TASK DIRECTIONS:
Copy all lines below containing "dashboard".

DATA TO PROCESS:
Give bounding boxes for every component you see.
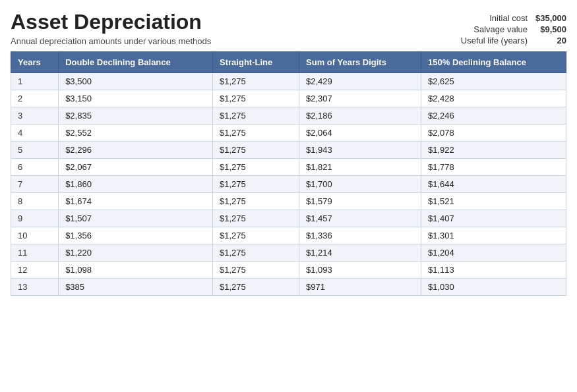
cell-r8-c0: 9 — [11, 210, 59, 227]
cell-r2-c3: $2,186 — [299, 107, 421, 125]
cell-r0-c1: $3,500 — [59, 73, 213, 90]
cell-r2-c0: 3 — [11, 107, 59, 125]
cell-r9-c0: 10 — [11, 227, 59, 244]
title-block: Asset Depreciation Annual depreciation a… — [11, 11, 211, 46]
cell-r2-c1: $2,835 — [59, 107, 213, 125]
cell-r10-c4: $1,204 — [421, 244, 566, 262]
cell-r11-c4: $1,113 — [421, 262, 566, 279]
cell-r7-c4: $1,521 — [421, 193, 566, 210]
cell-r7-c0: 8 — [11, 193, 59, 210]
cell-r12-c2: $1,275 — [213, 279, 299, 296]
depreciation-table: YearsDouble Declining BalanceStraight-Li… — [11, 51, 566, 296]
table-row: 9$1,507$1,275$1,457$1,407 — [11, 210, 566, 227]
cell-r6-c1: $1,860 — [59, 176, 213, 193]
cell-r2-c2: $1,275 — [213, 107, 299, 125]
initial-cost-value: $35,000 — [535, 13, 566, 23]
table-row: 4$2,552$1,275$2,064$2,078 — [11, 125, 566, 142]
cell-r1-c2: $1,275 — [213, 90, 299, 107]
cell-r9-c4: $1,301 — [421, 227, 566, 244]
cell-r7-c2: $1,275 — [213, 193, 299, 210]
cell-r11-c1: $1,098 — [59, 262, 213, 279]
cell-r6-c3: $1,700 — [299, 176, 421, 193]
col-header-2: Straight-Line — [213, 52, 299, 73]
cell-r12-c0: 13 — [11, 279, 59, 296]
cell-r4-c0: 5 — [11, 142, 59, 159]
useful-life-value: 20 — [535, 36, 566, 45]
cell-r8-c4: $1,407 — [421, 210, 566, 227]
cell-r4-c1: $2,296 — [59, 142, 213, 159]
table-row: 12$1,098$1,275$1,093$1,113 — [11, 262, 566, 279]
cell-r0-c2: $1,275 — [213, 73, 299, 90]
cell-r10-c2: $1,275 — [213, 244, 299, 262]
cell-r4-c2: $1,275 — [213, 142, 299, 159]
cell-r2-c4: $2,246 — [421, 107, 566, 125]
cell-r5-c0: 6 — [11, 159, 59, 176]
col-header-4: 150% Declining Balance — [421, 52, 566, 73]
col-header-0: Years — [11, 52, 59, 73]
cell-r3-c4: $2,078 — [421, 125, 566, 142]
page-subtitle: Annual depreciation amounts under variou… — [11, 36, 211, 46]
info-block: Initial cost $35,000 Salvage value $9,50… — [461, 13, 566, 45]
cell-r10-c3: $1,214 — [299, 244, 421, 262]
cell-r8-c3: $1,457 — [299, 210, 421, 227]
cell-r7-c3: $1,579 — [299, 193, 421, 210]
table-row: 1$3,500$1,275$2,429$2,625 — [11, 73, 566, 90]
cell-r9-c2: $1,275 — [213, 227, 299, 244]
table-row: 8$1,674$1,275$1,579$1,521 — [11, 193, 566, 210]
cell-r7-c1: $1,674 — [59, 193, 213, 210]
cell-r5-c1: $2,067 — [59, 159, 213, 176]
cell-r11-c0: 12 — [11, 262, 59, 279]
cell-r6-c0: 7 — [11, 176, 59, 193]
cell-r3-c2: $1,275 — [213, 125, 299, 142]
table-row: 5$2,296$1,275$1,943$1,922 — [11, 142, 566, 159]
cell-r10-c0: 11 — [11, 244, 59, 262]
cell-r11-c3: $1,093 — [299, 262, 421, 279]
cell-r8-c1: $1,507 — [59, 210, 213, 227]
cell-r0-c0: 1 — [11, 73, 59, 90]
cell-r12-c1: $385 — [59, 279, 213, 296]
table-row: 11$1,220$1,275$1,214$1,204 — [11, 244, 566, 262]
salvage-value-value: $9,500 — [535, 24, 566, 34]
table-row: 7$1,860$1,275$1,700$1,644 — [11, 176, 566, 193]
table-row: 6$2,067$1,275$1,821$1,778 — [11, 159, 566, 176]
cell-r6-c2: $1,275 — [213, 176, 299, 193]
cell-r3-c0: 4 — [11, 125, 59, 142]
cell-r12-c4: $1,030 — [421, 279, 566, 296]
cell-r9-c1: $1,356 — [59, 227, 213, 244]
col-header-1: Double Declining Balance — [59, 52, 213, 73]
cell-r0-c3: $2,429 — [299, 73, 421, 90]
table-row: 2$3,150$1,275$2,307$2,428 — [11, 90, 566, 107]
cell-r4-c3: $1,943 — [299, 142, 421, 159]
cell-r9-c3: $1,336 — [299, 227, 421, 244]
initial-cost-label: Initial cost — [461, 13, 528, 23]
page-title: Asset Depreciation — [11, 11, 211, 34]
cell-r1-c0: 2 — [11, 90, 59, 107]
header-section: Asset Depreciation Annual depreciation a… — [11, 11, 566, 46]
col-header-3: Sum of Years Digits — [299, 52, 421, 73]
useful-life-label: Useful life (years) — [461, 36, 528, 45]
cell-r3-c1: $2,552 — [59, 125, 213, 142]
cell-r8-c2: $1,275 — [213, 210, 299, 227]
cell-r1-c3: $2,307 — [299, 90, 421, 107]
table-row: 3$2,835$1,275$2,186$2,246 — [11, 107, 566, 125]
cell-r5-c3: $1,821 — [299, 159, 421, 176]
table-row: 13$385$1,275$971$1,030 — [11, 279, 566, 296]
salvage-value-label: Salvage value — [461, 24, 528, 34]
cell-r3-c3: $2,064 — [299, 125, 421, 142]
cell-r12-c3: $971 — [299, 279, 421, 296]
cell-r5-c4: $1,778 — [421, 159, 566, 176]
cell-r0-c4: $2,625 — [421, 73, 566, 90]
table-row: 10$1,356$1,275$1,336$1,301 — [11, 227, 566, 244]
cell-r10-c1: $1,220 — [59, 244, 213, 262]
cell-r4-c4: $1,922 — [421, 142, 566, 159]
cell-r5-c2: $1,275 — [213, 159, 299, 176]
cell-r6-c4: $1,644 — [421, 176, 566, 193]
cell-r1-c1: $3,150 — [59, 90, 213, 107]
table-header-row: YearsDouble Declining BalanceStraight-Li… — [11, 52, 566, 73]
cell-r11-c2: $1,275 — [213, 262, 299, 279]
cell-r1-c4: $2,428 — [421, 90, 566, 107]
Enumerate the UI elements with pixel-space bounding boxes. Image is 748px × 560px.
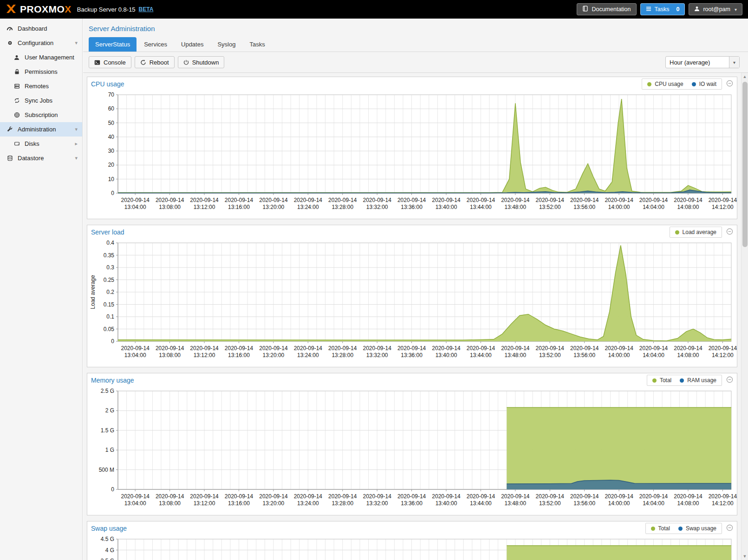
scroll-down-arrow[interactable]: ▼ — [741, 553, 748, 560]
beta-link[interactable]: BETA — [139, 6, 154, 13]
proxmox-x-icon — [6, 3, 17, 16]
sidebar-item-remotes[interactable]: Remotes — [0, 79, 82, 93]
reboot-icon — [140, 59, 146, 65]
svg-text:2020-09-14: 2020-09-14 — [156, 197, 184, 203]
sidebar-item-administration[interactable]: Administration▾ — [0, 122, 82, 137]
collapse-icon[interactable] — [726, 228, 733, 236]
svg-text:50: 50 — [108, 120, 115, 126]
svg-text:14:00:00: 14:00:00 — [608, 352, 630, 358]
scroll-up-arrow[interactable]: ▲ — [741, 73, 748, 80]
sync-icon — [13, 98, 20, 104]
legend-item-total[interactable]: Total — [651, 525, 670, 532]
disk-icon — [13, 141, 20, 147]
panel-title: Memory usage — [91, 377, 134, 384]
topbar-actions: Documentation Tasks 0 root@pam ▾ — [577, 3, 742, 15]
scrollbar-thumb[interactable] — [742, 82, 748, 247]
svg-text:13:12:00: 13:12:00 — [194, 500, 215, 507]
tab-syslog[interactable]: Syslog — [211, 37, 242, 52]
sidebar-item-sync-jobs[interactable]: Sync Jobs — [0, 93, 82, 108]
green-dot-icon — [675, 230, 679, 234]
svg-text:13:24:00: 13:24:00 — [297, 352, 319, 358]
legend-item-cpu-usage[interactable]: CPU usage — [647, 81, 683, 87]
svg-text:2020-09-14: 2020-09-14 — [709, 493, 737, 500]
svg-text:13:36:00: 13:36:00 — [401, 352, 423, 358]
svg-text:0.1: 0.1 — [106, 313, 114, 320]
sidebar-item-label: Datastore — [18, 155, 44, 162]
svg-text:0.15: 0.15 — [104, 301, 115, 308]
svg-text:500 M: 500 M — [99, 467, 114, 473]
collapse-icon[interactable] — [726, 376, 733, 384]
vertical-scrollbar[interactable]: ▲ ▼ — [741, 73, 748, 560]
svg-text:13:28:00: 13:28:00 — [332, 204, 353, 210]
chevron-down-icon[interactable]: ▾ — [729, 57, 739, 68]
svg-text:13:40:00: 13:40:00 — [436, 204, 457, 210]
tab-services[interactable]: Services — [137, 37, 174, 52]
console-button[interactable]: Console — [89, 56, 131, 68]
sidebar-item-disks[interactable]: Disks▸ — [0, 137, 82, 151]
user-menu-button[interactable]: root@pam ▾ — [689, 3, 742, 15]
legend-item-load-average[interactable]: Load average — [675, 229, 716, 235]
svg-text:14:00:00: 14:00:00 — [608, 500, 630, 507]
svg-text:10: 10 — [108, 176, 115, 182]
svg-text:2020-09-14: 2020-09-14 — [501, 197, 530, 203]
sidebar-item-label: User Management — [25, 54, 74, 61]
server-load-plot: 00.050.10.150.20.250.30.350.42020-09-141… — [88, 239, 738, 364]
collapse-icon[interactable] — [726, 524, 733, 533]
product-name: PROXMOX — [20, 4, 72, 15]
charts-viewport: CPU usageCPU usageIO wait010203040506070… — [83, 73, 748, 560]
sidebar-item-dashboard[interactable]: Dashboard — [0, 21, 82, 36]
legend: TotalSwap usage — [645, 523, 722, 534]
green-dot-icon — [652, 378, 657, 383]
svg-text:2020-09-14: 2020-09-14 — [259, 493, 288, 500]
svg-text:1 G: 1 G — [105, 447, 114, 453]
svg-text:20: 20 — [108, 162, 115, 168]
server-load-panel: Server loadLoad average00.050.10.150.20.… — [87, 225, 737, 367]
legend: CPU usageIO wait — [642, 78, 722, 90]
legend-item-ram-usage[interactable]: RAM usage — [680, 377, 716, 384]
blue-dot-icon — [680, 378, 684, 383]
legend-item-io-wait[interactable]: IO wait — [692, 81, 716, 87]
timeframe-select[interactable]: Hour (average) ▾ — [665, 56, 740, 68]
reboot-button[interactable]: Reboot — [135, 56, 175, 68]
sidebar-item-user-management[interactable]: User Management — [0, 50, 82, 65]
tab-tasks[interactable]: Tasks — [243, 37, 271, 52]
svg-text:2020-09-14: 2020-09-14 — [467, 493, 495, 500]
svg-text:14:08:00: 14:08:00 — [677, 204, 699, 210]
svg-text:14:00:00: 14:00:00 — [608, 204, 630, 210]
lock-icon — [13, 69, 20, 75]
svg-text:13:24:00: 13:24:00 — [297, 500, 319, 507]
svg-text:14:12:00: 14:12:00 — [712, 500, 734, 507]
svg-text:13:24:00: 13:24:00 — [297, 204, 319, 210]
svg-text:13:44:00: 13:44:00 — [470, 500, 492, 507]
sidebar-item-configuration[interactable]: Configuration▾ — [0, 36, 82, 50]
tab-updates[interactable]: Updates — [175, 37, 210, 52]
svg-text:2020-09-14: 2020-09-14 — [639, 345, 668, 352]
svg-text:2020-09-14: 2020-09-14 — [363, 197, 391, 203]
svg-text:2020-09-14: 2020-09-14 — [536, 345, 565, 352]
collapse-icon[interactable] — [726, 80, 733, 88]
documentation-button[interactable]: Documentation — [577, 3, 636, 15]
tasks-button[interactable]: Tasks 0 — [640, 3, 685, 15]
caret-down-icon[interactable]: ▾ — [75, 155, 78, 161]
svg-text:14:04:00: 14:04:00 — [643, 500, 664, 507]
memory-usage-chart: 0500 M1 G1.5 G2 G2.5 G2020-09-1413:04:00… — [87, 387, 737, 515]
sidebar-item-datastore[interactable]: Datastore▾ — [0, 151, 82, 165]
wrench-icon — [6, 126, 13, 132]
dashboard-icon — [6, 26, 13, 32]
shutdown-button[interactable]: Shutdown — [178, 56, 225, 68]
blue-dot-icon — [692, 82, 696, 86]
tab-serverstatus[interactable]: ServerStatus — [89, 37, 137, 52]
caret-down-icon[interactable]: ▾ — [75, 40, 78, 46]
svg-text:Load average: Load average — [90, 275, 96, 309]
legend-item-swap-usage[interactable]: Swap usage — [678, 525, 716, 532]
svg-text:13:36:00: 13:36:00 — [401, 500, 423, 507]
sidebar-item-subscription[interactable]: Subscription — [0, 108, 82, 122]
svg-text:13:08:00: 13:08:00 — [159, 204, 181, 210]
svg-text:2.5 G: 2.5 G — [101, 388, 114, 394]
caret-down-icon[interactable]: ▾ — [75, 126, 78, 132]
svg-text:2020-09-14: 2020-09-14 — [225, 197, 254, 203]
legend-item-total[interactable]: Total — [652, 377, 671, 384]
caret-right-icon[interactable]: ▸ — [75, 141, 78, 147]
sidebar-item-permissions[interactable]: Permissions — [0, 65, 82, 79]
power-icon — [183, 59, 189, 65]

TASK ANSWER:
sidebar-item-dashboard[interactable]: Dashboard — [0, 21, 82, 36]
dashboard-icon — [6, 26, 13, 32]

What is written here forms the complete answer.